Saved data entries
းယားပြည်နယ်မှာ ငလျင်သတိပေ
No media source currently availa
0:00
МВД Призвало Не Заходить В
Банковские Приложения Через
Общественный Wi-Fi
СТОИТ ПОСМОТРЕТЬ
* * *
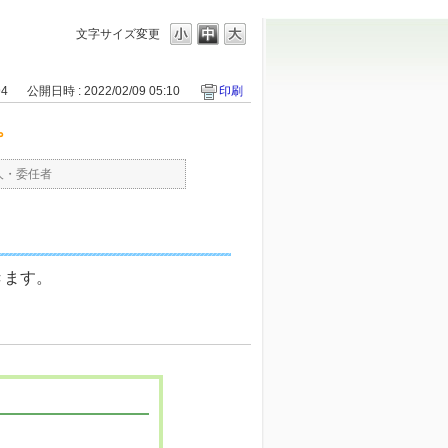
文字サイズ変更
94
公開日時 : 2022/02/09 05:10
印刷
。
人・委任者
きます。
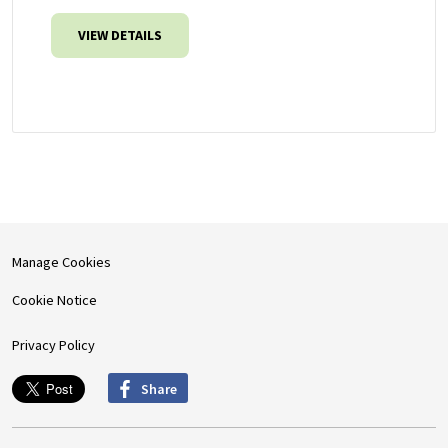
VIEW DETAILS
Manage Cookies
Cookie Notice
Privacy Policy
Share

▶ _Brief_
From the records above, repeat exactly the lines from the one with "No media source currently availa" through the one with "СТОИТ ПОСМОТРЕТЬ", both included.

▶ _Final answer_
No media source currently availa
0:00
МВД Призвало Не Заходить В
Банковские Приложения Через
Общественный Wi-Fi
СТОИТ ПОСМОТРЕТЬ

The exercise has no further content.